Taking Back I Am Sorry

“We’re moving your team,” my manager says during one of our regular discussions.The very words I was sure I wasn’t going to hear rang in my ears. “This can’t be happening. This just can’t be happening,” I thought. Just a few weeks prior, the team and I were joking that “it was that time of year again”. After being asked the previous year to shift and help develop a brand new department, we were killing all our metrics. I had even reassured them there was no way a move was happening again since our team had been relocated to report into a different department every single year for the past several. Hence, our team joke. But this was no joke.As a team leader and their manager, this felt awful. A new department meant new initiatives (lots of them) on top of our old ones. Figuring out how to structure this department, formulate new team dynamics, report structure changes, and of course, the pressure to succeed.  Oh and did I mention, this was all happening in the middle of COVID. On top of all the work pressures, team members were dealing with all the personal stresses COVID brought - lockdowns, changing school policies, monitoring, and homeschooling young kids, elderly parents, confined or not ideal work conditions, sick family members, isolation, and fear. Lots and lots of fear.It had been a really difficult year for the team and for me. As teammates, and as people, we had been there for each other, but we were stretched to our max. Our emotional and mental tanks were running on fumes. The extra effort required when changing departments wasn’t something we had energy for. But, it was a done deal.The fear was real. As a researcher and professor at the University of Houston, Brene Brown and her team interviewed 150 leaders.

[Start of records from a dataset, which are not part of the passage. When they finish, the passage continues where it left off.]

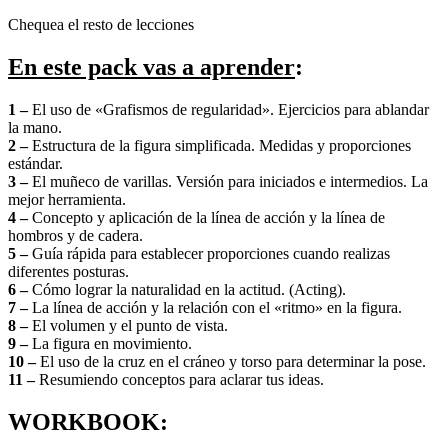
Chequea el resto de lecciones
En este pack vas a aprender
:
1 –
El uso de «Grafismos de regularidad». Ejercicios para ablandar
la mano.
2 –
Estructura de la figura simplificada. Medidas y proporciones
estándar.
3 –
El muñeco de varillas. Versión para iniciados e intermedios. La
mejor herramienta.
4 –
Concepto y aplicación de la línea de acción y la línea de
hombros y de cadera.
5 –
Guía rápida para establecer proporciones cuando realizas
diferentes posturas.
6 –
Cómo lograr la naturalidad en la actitud. (Acting).
7 –
La línea de acción y la relación con el «ritmo» en la figura.
8 –
El volumen y el punto de vista.
9 –
La figura en movimiento.
10 –
El uso de la cruz en el cráneo y torso para determinar la pose.
11 –
Resumiendo conceptos para aclarar tus ideas.
WORKBOOK:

"What we learned is that it's not fear that gets in the way of courageous leadership. It's armor. It's what we do to self-protect when we're afraid. Because truthfully, we're all afraid and brave at the same time, all day long, every day. But, for some of us, when fear takes over, we're a wreck,” she explains.

I was most definitely a wreck. I was afraid. I was confused. I was angry. I was tired. No, I was exhausted. It brought out all my insecurities. All my old thought patterns began to kick in and I felt powerless to stop them. Fear had taken over. In Atlas of the Heart, Brown says fear is one of the places we go when things are uncertain or become more than we can take on. Things were definitely feeling too much for me. I was a turtle flipped on its back, struggling to right itself and stand on solid ground. Survival mode switched into high gear and mashed the gas pedal to the floorboard.Now, I had the daunting task of discussing this change with the team. How was I going to make this okay when it didn’t feel that way? How was I to listen to them and hold them up when my own fears rang so loud in my ears?As with all major announcements, I discussed the scenario with the team. This gives us the opportunity to hear the news together and talk about the situation as a team. I then also check-in with individuals, giving each person their own space and opportunity to be heard. The good plan normally, provided I can hold the space for them and actively listen. But, not the best plan when it feels like I am in the stands at an Indy 500 race with fighter jets flying overhead. The roar in my head was deafening. I could hear nothing else and choked on the fumes of my own fears.  I know one of my team members requires time to process information. Usually, I would do a quick check-in initially with her and then a longer one the next day or so when she’d had time to think.This time was different. During our initial session, she wasn’t sure how she felt about the move. I pushed her to tell me anyway. I could see her struggling, yet I continued to push. I pushed because I needed her to say she was okay. Her being okay would make me feel okay. My fears had changed this discussion. It wasn’t about her at all. It was all about me!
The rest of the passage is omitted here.